TASK ITEM
Using the records below, filter out every line that lacks "souqad" and copy the rest.

Segment Start: THE RECORDS

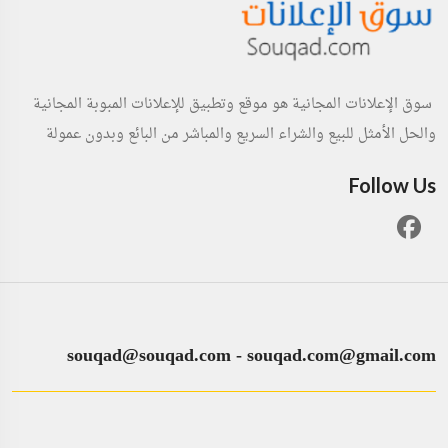
سوق الإعلانات المجانية هو موقع وتطبيق للإعلانات المبوبة المجانية
والحل الأمثل للبيع والشراء السريع والمباشر من البائع وبدون عمولة
Follow Us
souqad@souqad.com
-
souqad.com@gmail.com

Segment End: THE RECORDS

RESULT OF THE TASK
souqad@souqad.com
souqad.com@gmail.com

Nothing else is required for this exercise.